(PROVIDED RECORDS):
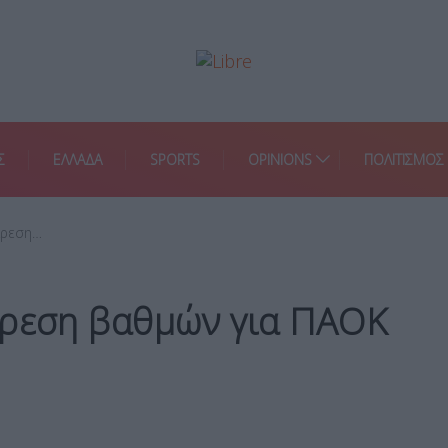
Σ
ΕΛΛΑΔΑ
SPORTS
OPINIONS
ΠΟΛΙΤΙΣΜΟΣ
ίρεση…
ίρεση βαθμών για ΠΑΟΚ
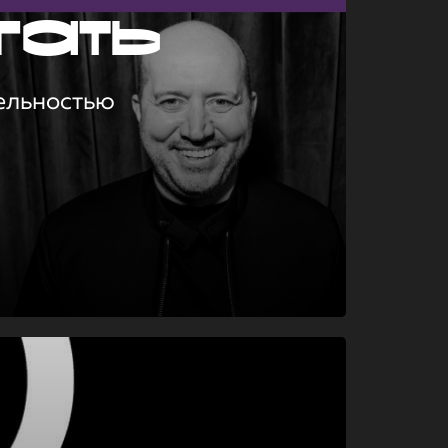
гать
ельностью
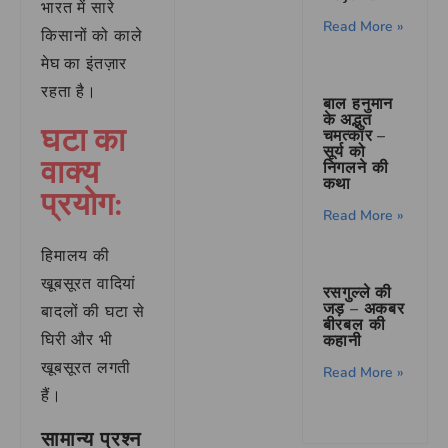
भारत में सारे
Read More »
किसानों को काले
मेघ का इंतज़ार
रहता है।
बाल हनुमान
के अद्भुत
घटा का
चमत्कार –
सूर्य को
वाक्य
निगलने की
कथा
प्रयोग:
Read More »
हिमालय की
खूबसूरत वादियां
रसगुल्ले की
जड़ – अकबर
बादलों की घटा से
बीरबल की
घिरी और भी
कहानी
खूबसूरत लगती
Read More »
हैं।
सामान्य प्रश्न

(TASK DETAILS): An exact copy of the listing is required, with every image removed.

(RESULT BELOW):
Σ
ΕΛΛΑΔΑ
SPORTS
OPINIONS
ΠΟΛΙΤΙΣΜΟΣ
ίρεση…
ίρεση βαθμών για ΠΑΟΚ
гать
ельностью
भारत में सारे
Read More »
किसानों को काले
मेघ का इंतज़ार
रहता है।
बाल हनुमान
के अद्भुत
घटा का
चमत्कार –
सूर्य को
वाक्य
निगलने की
कथा
प्रयोग:
Read More »
हिमालय की
खूबसूरत वादियां
रसगुल्ले की
जड़ – अकबर
बादलों की घटा से
बीरबल की
घिरी और भी
कहानी
खूबसूरत लगती
Read More »
हैं।
सामान्य प्रश्न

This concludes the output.